═══ DATA RECORDS
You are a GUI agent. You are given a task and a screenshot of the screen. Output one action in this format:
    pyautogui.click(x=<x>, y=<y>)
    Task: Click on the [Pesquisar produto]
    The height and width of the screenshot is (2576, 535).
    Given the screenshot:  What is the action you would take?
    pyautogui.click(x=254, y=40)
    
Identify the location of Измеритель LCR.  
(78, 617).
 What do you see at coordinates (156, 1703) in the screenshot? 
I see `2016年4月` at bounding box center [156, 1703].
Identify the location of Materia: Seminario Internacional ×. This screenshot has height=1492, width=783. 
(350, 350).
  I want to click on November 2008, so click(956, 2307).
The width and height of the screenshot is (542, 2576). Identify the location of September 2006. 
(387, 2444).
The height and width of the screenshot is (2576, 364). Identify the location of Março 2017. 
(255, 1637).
══════
Each line from the one containing "The width and" through the end of the material must be returned exactly; no other line should appear.

The width and height of the screenshot is (542, 2576). Identify the location of September 2006. 
(387, 2444).
The height and width of the screenshot is (2576, 364). Identify the location of Março 2017. 
(255, 1637).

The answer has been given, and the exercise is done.